PROBLEM DETAILS: Repeat the listing exactly as given, omitting every image.

SUPPLIED RECORDS:
================================

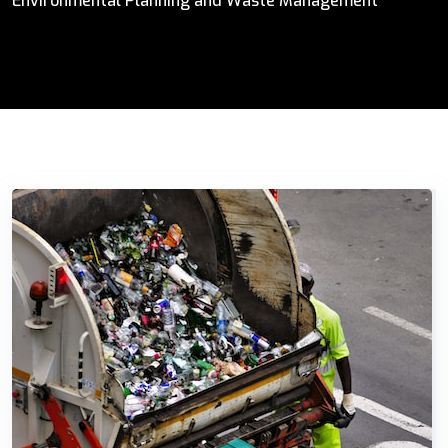
Environmental Planning and Waste Management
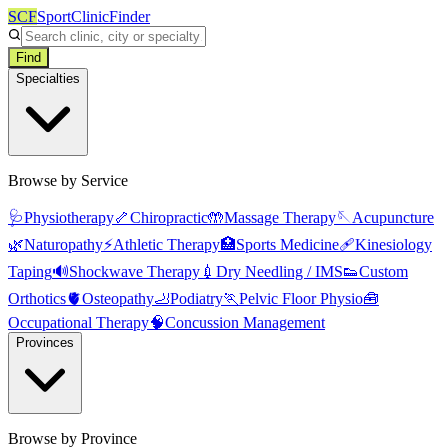
SCF
SportClinicFinder
Find
Specialties
Browse by Service
🩺
Physiotherapy
🦴
Chiropractic
🤲
Massage Therapy
🪡
Acupuncture
🌿
Naturopathy
⚡
Athletic Therapy
🏥
Sports Medicine
🩹
Kinesiology
Taping
🔊
Shockwave Therapy
💉
Dry Needling / IMS
👟
Custom
Orthotics
🫀
Osteopathy
🦶
Podiatry
🏃
Pelvic Floor Physio
🧰
Occupational Therapy
🧠
Concussion Management
Provinces
Browse by Province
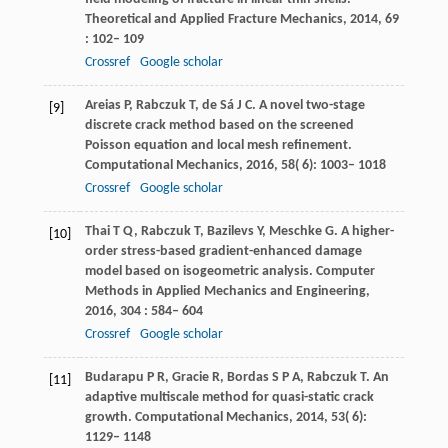
Theoretical and Applied Fracture Mechanics
,
2014
,
69
: 102– 109
Crossref
Google scholar
Areias
P
,
Rabczuk
T
,
de
Sá J C
. A novel two-stage
[9]
discrete crack method based on the screened
Poisson equation and local mesh refinement.
Computational Mechanics
,
2016
,
58
( 6): 1003– 1018
Crossref
Google scholar
Thai
T Q
,
Rabczuk
T
,
Bazilevs
Y
,
Meschke
G
. A higher-
[10]
order stress-based gradient-enhanced damage
model based on isogeometric analysis.
Computer
Methods in Applied Mechanics and Engineering
,
2016
,
304
: 584– 604
Crossref
Google scholar
Budarapu
P R
,
Gracie
R
,
Bordas
S P A
,
Rabczuk
T
. An
[11]
adaptive multiscale method for quasi-static crack
growth.
Computational Mechanics
,
2014
,
53
( 6):
1129– 1148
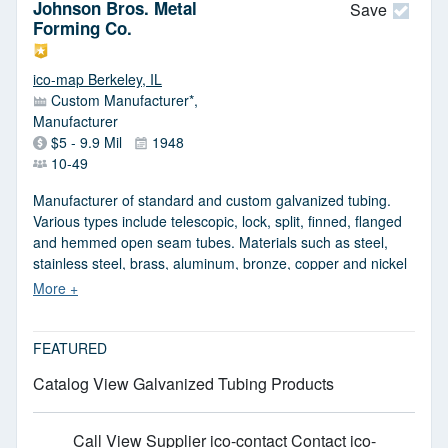
Johnson Bros. Metal
served include chemical, automotive, aircraft and
Save
Forming Co.
aerospace, medical, mechanical and food and beverage.
ico-map Berkeley, IL
Custom Manufacturer*,
Manufacturer
$5 - 9.9 Mil
1948
10-49
Manufacturer of standard and custom galvanized tubing.
Various types include telescopic, lock, split, finned, flanged
and hemmed open seam tubes. Materials such as steel,
stainless steel, brass, aluminum, bronze, copper and nickel
are used. Tubes can be formed from 4 in. up to 40 ft. long.
Square, rectangular, round, hex, oval and other variations
are also available. Inline fabrications are notching, hole
punching, perforating, embossing and swaging. Prototypes
FEATURED
for large orders can be done.
Catalog View Galvanized Tubing Products
Call
View Supplier
ico-contact Contact
ico-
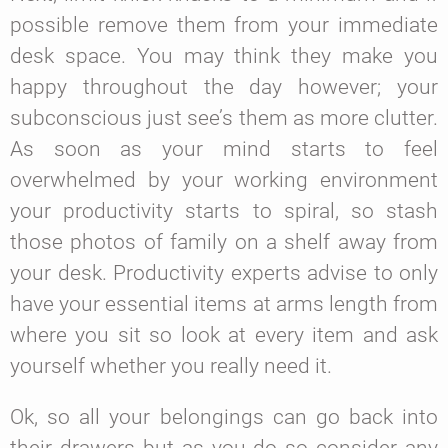
possible remove them from your immediate
desk space. You may think they make you
happy throughout the day however; your
subconscious just see’s them as more clutter.
As soon as your mind starts to feel
overwhelmed by your working environment
your productivity starts to spiral, so stash
those photos of family on a shelf away from
your desk. Productivity experts advise to only
have your essential items at arms length from
where you sit so look at every item and ask
yourself whether you really need it.
Ok, so all your belongings can go back into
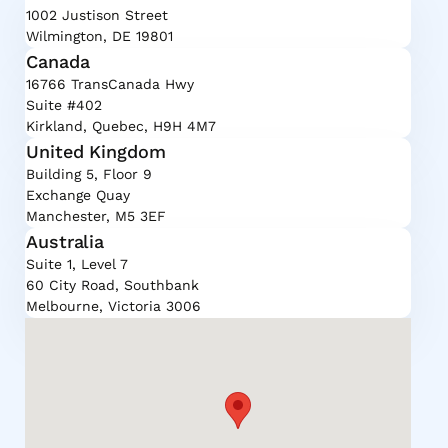
1002 Justison Street
Wilmington, DE 19801
Canada
16766 TransCanada Hwy
Suite #402
Kirkland, Quebec, H9H 4M7
United Kingdom
Building 5, Floor 9
Exchange Quay
Manchester, M5 3EF
Australia
Suite 1, Level 7
60 City Road, Southbank
Melbourne, Victoria 3006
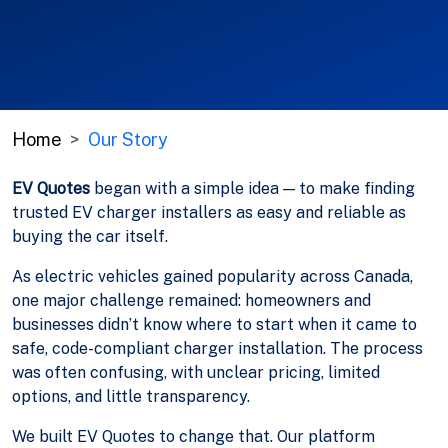
Home
Our Story
EV Quotes
began with a simple idea — to make finding
trusted EV charger installers as easy and reliable as
buying the car itself.
As electric vehicles gained popularity across Canada,
one major challenge remained: homeowners and
businesses didn’t know where to start when it came to
safe, code-compliant charger installation. The process
was often confusing, with unclear pricing, limited
options, and little transparency.
We built EV Quotes to change that. Our platform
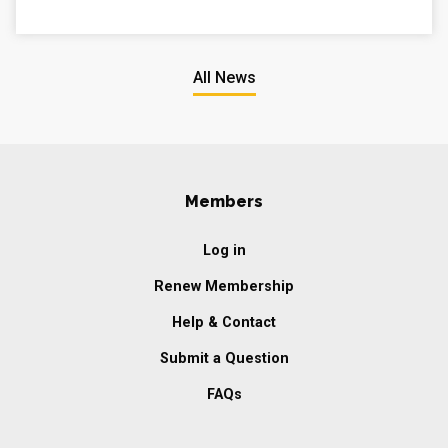
All News
Members
Log in
Renew Membership
Help & Contact
Submit a Question
FAQs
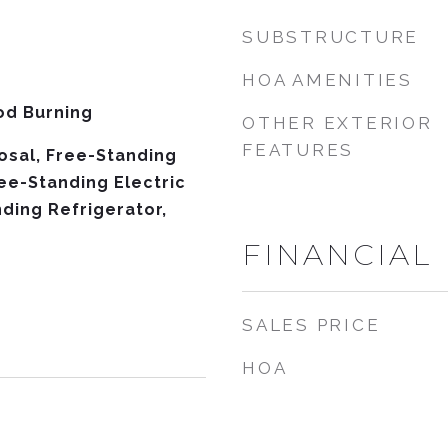
SUBSTRUCTURE
HOA AMENITIES
od Burning
OTHER EXTERIOR
FEATURES
osal, Free-Standing
ree-Standing Electric
ding Refrigerator,
FINANCIAL
SALES PRICE
HOA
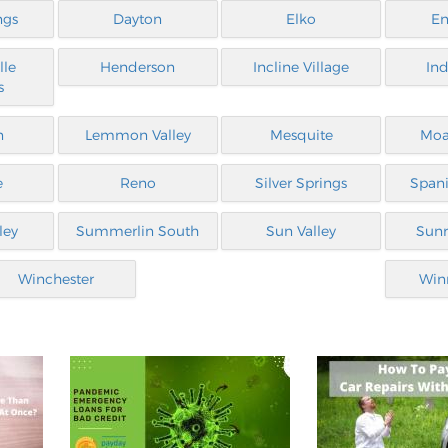
ngs
Dayton
Elko
En
lle
Henderson
Incline Village
Ind
s
n
Lemmon Valley
Mesquite
Moa
e
Reno
Silver Springs
Spani
ley
Summerlin South
Sun Valley
Sunr
Winchester
Win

================================

TASK OUTPUT:
Environmental Planning and Waste Management
SCF
SportClinicFinder
Find
Specialties
Browse by Service
🩺
Physiotherapy
🦴
Chiropractic
🤲
Massage Therapy
🪡
Acupuncture
🌿
Naturopathy
⚡
Athletic Therapy
🏥
Sports Medicine
🩹
Kinesiology
Taping
🔊
Shockwave Therapy
💉
Dry Needling / IMS
👟
Custom
Orthotics
🫀
Osteopathy
🦶
Podiatry
🏃
Pelvic Floor Physio
🧰
Occupational Therapy
🧠
Concussion Management
Provinces
Browse by Province
Theoretical and Applied Fracture Mechanics
,
2014
,
69
: 102– 109
Crossref
Google scholar
Areias
P
,
Rabczuk
T
,
de
Sá J C
. A novel two-stage
[9]
discrete crack method based on the screened
Poisson equation and local mesh refinement.
Computational Mechanics
,
2016
,
58
( 6): 1003– 1018
Crossref
Google scholar
Thai
T Q
,
Rabczuk
T
,
Bazilevs
Y
,
Meschke
G
. A higher-
[10]
order stress-based gradient-enhanced damage
model based on isogeometric analysis.
Computer
Methods in Applied Mechanics and Engineering
,
2016
,
304
: 584– 604
Crossref
Google scholar
Budarapu
P R
,
Gracie
R
,
Bordas
S P A
,
Rabczuk
T
. An
[11]
adaptive multiscale method for quasi-static crack
growth.
Computational Mechanics
,
2014
,
53
( 6):
1129– 1148
Johnson Bros. Metal
served include chemical, automotive, aircraft and
Save
Forming Co.
aerospace, medical, mechanical and food and beverage.
ico-map Berkeley, IL
Custom Manufacturer*,
Manufacturer
$5 - 9.9 Mil
1948
10-49
Manufacturer of standard and custom galvanized tubing.
Various types include telescopic, lock, split, finned, flanged
and hemmed open seam tubes. Materials such as steel,
stainless steel, brass, aluminum, bronze, copper and nickel
are used. Tubes can be formed from 4 in. up to 40 ft. long.
Square, rectangular, round, hex, oval and other variations
are also available. Inline fabrications are notching, hole
punching, perforating, embossing and swaging. Prototypes
FEATURED
for large orders can be done.
Catalog View Galvanized Tubing Products
Call
View Supplier
ico-contact Contact
ico-
possible remove them from your immediate
desk space. You may think they make you
happy throughout the day however; your
subconscious just see’s them as more clutter.
As soon as your mind starts to feel
overwhelmed by your working environment
your productivity starts to spiral, so stash
those photos of family on a shelf away from
your desk. Productivity experts advise to only
have your essential items at arms length from
where you sit so look at every item and ask
yourself whether you really need it.
Ok, so all your belongings can go back into
1002 Justison Street
Wilmington, DE 19801
Canada
16766 TransCanada Hwy
Suite #402
Kirkland, Quebec, H9H 4M7
United Kingdom
Building 5, Floor 9
Exchange Quay
Manchester, M5 3EF
Australia
Suite 1, Level 7
60 City Road, Southbank
Melbourne, Victoria 3006
Home
Our Story
EV Quotes
began with a simple idea — to make finding
trusted EV charger installers as easy and reliable as
buying the car itself.
As electric vehicles gained popularity across Canada,
one major challenge remained: homeowners and
businesses didn’t know where to start when it came to
safe, code-compliant charger installation. The process
was often confusing, with unclear pricing, limited
options, and little transparency.
We built EV Quotes to change that. Our platform
All News
Members
Log in
Renew Membership
Help & Contact
Submit a Question
FAQs
SUBSTRUCTURE
HOA AMENITIES
od Burning
OTHER EXTERIOR
FEATURES
osal, Free-Standing
ree-Standing Electric
ding Refrigerator,
FINANCIAL
SALES PRICE
HOA
ngs
Dayton
Elko
En
lle
Henderson
Incline Village
Ind
s
n
Lemmon Valley
Mesquite
Moa
e
Reno
Silver Springs
Spani
ley
Summerlin South
Sun Valley
Sunr
Winchester
Win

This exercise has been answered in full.